### WORK REQUIRED
What is the number of lines in the data that hold the string "translator"? Reply with that number only.

.....

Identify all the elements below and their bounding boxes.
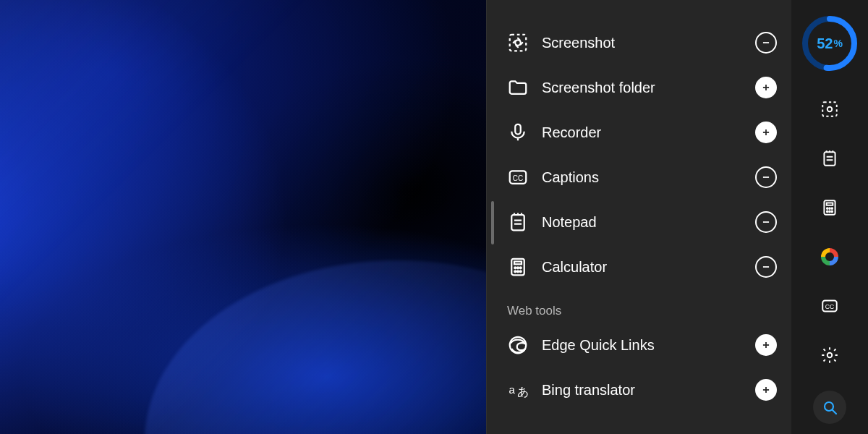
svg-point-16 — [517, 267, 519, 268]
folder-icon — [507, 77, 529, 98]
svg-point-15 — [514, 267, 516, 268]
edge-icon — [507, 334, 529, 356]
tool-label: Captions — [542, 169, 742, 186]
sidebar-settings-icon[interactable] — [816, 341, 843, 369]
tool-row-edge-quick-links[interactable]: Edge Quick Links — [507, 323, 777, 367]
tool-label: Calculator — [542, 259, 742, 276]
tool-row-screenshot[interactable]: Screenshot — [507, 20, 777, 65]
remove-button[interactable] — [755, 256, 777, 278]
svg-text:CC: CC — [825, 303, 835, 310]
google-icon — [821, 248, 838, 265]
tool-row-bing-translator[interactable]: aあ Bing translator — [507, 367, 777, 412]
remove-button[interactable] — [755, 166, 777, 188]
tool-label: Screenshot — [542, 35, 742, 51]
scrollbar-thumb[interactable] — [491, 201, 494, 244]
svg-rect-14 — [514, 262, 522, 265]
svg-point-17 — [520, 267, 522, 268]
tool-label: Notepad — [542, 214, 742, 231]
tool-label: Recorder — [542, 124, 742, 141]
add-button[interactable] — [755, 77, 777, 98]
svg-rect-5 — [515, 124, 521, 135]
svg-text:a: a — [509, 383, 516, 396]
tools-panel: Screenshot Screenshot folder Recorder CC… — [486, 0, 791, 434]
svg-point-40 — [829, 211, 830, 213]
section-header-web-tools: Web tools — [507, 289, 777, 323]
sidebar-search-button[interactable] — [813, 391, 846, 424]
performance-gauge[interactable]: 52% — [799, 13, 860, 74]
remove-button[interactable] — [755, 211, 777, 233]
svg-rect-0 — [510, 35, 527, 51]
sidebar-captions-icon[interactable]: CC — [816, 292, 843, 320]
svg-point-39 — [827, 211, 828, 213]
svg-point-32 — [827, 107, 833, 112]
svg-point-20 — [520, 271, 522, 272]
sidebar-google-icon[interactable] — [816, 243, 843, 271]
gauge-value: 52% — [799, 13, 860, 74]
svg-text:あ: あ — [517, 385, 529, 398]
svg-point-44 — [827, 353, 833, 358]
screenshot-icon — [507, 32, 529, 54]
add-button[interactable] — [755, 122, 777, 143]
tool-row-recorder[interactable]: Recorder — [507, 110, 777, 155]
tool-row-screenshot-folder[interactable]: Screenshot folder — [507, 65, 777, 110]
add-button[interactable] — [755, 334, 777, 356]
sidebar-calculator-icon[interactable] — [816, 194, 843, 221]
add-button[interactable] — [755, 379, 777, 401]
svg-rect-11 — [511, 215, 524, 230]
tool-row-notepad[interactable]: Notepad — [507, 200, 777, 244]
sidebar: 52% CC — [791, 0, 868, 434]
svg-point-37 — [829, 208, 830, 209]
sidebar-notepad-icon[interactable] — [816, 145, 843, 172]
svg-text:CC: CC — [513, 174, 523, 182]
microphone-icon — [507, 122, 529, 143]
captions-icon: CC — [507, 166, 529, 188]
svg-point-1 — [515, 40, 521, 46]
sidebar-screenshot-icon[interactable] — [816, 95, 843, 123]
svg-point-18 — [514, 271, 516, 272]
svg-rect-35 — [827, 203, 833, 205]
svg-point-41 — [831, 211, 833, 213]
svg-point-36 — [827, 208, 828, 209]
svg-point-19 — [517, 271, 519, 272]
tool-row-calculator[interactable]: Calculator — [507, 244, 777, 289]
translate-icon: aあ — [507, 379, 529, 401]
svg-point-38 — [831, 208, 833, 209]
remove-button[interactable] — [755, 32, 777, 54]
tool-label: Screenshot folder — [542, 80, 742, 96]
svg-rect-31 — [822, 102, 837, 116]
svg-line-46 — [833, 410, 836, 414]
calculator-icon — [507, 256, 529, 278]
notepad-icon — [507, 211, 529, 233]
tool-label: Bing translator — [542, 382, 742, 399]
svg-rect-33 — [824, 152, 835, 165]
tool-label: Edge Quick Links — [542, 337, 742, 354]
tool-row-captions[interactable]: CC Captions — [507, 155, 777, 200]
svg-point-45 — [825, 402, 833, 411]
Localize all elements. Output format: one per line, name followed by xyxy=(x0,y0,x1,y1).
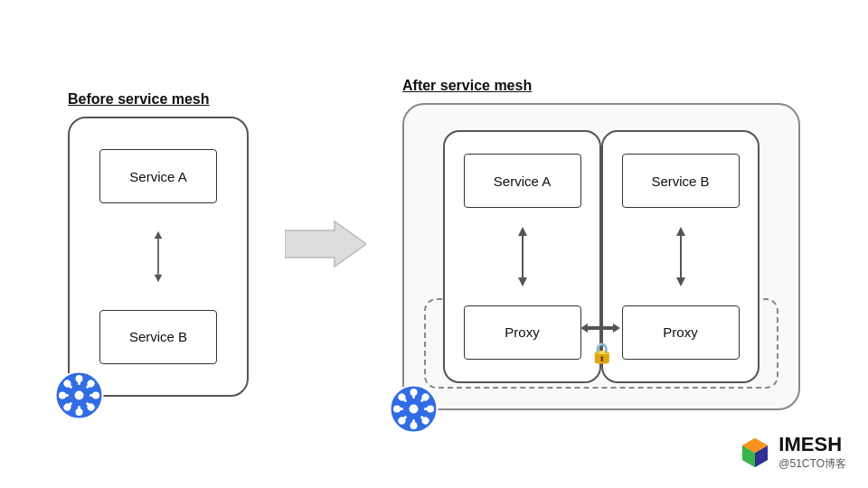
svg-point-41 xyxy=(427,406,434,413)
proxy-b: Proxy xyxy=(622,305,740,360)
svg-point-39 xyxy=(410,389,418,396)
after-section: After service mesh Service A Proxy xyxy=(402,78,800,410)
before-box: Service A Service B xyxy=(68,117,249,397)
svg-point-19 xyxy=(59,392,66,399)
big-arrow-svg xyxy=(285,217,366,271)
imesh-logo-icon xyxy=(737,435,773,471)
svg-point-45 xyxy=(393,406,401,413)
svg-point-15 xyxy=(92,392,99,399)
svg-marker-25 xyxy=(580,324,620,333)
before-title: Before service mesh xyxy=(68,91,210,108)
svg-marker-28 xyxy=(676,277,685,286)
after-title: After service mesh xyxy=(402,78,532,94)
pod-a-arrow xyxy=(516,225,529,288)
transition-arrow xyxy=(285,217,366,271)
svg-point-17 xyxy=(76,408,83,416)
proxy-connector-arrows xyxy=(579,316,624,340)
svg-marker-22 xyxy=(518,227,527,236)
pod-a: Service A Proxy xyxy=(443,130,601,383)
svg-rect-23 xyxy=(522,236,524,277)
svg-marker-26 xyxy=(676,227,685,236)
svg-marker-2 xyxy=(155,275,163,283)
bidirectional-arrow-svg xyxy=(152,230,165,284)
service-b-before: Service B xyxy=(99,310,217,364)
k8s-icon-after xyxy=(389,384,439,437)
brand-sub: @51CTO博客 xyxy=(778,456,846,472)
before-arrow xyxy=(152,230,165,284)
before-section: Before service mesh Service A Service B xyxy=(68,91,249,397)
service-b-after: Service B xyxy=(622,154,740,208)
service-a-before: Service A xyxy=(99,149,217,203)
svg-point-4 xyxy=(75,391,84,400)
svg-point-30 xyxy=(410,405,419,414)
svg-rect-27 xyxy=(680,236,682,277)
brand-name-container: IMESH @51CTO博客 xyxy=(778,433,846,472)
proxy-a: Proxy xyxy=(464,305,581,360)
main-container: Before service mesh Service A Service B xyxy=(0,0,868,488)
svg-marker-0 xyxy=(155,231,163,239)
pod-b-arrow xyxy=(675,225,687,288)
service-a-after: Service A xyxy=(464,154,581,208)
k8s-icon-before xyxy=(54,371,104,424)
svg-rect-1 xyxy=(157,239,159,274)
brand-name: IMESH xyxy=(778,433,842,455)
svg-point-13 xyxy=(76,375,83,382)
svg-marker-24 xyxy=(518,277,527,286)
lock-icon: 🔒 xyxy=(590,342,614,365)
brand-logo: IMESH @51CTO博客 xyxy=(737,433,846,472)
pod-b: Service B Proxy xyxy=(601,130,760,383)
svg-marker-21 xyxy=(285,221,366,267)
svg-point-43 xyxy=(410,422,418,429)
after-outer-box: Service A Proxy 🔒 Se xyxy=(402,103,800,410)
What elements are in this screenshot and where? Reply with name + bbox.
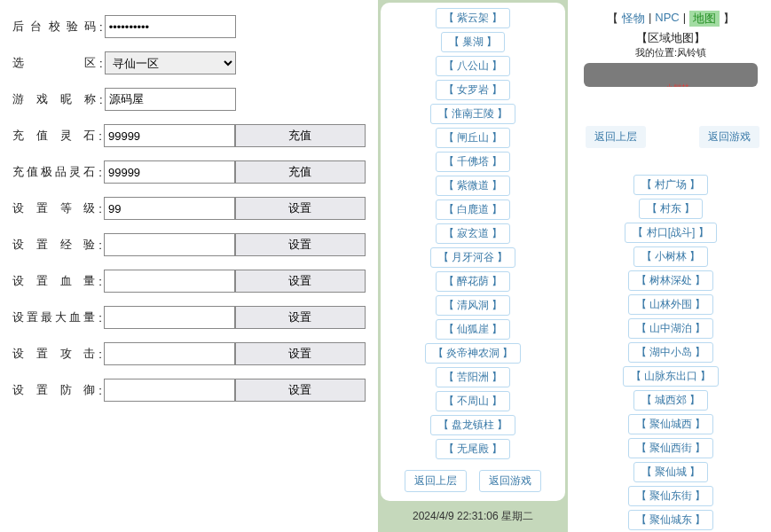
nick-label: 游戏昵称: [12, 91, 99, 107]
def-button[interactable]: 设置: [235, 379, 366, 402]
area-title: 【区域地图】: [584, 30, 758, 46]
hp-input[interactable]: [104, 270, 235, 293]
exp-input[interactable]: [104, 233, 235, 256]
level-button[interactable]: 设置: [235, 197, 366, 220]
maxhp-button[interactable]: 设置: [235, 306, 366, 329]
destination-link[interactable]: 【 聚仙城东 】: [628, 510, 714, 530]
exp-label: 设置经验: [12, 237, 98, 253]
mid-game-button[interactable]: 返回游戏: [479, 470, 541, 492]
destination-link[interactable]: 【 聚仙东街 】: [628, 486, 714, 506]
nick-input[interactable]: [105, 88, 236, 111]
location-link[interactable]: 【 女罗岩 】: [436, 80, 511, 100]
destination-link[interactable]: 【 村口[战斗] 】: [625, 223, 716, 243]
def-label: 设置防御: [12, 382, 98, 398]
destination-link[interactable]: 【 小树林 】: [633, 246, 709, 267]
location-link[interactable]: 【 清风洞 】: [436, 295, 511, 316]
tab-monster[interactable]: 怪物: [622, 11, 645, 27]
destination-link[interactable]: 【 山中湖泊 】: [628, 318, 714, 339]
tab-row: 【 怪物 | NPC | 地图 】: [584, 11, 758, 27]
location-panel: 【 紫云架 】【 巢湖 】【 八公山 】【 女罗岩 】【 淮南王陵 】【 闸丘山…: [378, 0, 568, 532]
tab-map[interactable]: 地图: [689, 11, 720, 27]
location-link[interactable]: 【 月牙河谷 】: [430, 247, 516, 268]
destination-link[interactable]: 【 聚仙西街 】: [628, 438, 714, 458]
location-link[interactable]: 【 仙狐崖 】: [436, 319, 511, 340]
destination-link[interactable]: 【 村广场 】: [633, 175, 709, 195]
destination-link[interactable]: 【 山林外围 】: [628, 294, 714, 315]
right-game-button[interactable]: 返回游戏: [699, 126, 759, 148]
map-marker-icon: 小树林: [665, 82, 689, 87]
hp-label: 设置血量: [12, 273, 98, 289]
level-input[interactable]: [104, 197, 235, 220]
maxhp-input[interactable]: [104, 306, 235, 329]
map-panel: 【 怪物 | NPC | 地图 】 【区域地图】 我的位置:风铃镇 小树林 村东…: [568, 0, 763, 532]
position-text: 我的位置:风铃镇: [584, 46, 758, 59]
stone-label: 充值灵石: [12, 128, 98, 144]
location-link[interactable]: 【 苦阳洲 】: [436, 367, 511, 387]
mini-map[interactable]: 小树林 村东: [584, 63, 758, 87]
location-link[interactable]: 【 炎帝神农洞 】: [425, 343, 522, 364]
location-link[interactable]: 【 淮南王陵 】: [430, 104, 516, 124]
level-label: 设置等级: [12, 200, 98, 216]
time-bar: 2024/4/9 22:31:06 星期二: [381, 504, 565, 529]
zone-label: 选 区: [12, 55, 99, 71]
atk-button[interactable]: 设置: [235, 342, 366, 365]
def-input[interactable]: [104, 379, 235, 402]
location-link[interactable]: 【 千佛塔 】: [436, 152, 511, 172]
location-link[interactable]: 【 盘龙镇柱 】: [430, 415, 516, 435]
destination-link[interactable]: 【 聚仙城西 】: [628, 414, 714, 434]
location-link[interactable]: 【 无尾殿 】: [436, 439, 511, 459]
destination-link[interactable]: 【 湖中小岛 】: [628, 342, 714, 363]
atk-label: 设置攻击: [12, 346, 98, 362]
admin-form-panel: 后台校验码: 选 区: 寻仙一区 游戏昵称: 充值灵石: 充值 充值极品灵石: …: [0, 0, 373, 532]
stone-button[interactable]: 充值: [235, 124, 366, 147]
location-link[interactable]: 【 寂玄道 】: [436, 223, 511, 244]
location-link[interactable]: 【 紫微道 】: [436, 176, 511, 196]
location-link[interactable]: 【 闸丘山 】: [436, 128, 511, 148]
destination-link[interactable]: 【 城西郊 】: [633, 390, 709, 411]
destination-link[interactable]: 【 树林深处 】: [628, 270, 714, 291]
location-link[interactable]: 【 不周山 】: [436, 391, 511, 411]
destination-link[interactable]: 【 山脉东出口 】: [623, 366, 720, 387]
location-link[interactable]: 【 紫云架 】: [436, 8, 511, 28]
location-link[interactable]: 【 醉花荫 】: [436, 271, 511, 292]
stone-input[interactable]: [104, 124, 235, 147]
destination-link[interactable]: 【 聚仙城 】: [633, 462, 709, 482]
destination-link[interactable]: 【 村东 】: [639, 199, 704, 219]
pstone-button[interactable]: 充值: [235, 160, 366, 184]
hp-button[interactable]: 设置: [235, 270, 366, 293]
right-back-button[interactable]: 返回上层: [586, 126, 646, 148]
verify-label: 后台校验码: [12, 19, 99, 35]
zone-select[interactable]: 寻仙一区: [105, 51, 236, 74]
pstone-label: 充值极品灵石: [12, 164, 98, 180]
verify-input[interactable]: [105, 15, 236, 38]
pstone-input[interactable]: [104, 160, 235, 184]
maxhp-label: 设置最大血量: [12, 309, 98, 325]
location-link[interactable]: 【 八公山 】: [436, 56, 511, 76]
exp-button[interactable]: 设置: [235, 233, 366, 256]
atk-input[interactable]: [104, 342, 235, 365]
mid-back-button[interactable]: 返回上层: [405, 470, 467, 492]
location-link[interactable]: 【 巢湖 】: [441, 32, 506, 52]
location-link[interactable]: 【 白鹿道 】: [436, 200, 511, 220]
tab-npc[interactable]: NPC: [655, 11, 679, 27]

.....

### EXERCISE RESPONSE
2